Court Opinion

ID: 5886419
Source: CourtListenerOpinion
Date Created: 2022-01-13 02:33:55.99898+00
Date Added: 2024-06-11T08:45:11.394612
License: Public Domain

Mercure, J.E
Appeal from an amended order of the Supreme Court (Platkin, J.), entered July 15, 2011 in Greene County, which denied plaintiffs motion for summary judgment and granted defendant summary judgment partially dismissing the amended complaint.
In 2002, defendant acquired a parcel of property on which a 100-foot long driveway is located. Plaintiff, the owner of adjacent property, has used the driveway to access his house since 1989. After defendant allegedly blocked plaintiff’s access to the driveway in 2008, plaintiff commenced this action seeking a declaration that he has a prescriptive easement or an easement by necessity over the driveway. Following joinder of issue, *1085plaintiff moved for summary judgment. Supreme Court denied the motion and, upon searching the record, granted partial summary judgment to defendant, dismissing the first cause of action and declaring that plaintiff does not enjoy a prescriptive easement over the driveway. Plaintiff appeals, and we now affirm.

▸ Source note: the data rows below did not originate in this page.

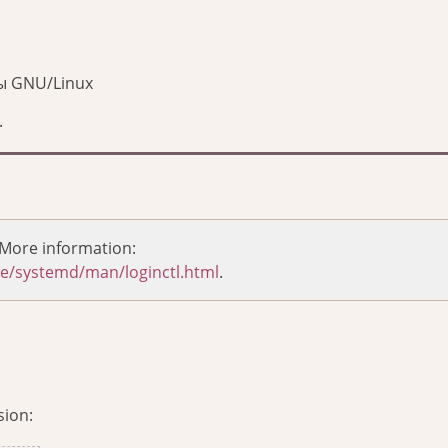
ы GNU/Linux
.
More information:
re/systemd/man/loginctl.html
.
sion: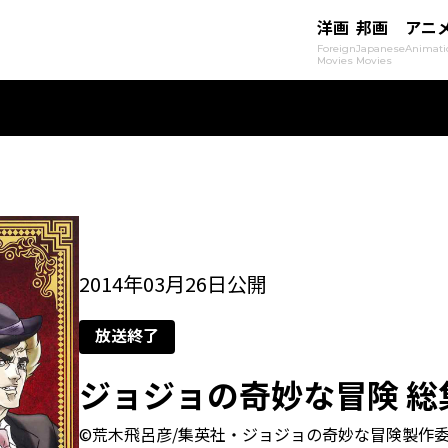
洋画
邦画
アニ
Foreign
Japanese
Animati
Movies
Movies
2014年03月26日公開
放送終了
ジョジョの奇妙な冒険 総
©荒木飛呂彦/集英社・ジョジョの奇妙な冒険製作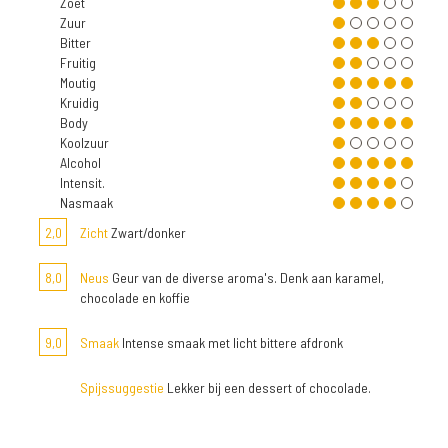
Zoet
Zuur
Bitter
Fruitig
Moutig
Kruidig
Body
Koolzuur
Alcohol
Intensit.
Nasmaak
2,0
Zicht
Zwart/donker
8,0
Neus
Geur van de diverse aroma's. Denk aan karamel,
chocolade en koffie
9,0
Smaak
Intense smaak met licht bittere afdronk
Spijssuggestie
Lekker bij een dessert of chocolade.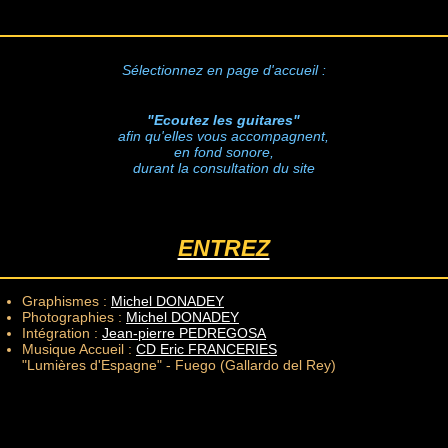
Sélectionnez en page d'accueil :
"Ecoutez les guitares"
afin qu'elles vous accompagnent,
en fond sonore,
durant la consultation du site
ENTREZ
Graphismes :
Michel DONADEY
Photographies :
Michel DONADEY
Intégration :
Jean-pierre PEDREGOSA
Musique Accueil :
CD Eric FRANCERIES
"Lumières d'Espagne" - Fuego (Gallardo del Rey)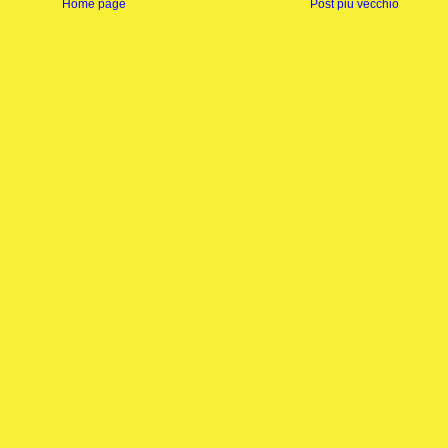
Home page
Post più vecchio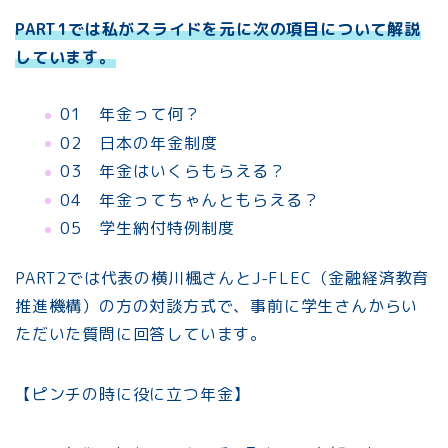
PART1では私がスライドを元に次の項目について解説
しています。
01 年金って何？
02 日本の年金制度
03 年金はいくらもらえる？
04 年金ってちゃんともらえる？
05 学生納付特例制度
PART2では代表の横川楓さんとJ-FLEC（金融経済教育
推進機構）の方の対談方式で、事前に学生さんからい
ただいた質問に回答しています。
【ピンチの時に役に立つ年金】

Plaintiffs primary argument is that Supreme Court erred in determining that he failed to raise a triable issue of fact regarding whether his use of defendant’s driveway was hostile. To establish the existence of an easement by prescription, a plaintiff must demonstrate, by clear and convincing evidence, “that the use of the servient property was open, notorious, continuous and hostile for the prescriptive period; once the other elements of the claim are established” — as they were here — “hostility is generally presumed, thus shifting the burden to the defendant to demonstrate that the use was permissive” (Barra v Norfolk S. Ry. Co., 75 AD3d 821, 823 [2010]; see Allen v Mastrianni, 2 AD3d 1023, 1024 [2003]; McNeill v Shutts, 258 AD2d 695, 696 [1999]). The presumption does not arise, however, when the parties’ relationship was one of neighborly cooperation or accommodation (see Alexander v Oakley, 95 AD3d 1391, 1392 [2012]; Allen v Mastrianni, 2 AD3d at 1024; see also Estate of Becker v Murtagh, 19 NY3d 75, 82 [2012]).
Defendant submitted evidence of neighborly accommodation, including an affidavit from its predecessor’s property manager, who stated that the prior landowner — which owned defendant’s property from 1997 to 2001 — had a policy that neighbors were free to use the driveway to access their own land, and townspeople and the fire department were free to use the driveway to access a nearby creek. In his deposition, plaintiff admitted that in 1989, the presumed owner of defendant’s property expressly granted him permission to use the driveway and asked if he had an interest in purchasing the land. In addition, plaintiffs realtor had informed him that the previous owners of plaintiffs property had used the driveway and that plaintiff could use it as well. Finally, although plaintiff introduced a 1930s-era illustration of both properties showing the driveway to be the only access to his land at that time, there is no evidence that the driveway was continuously used for the requisite time period such that plaintiffs predecessors acquired a prescriptive easement, as he asserts in the alternative. Given the evidence of neighborly accommodation, plaintiffs testimony admitting that he was given express permission to use the driveway, and the absence of any proof to contradict those statements, Supreme Court properly granted partial summary judgment to defendant *1086dismissing the prescriptive easement claim (see Alexander v Oakley, 95 AD3d at 1392; Allen v Mastrianni, 2 AD3d at 1024; see also Nixon v Morris, 91 AD3d 1170, 1172 [2012]).
Plaintiffs remaining arguments are either unpreserved or, upon consideration, have been found to be lacking in merit.
Spain, Malone Jr., Kavanagh and Egan Jr., JJ., concur. Ordered that the amended order is affirmed, with costs.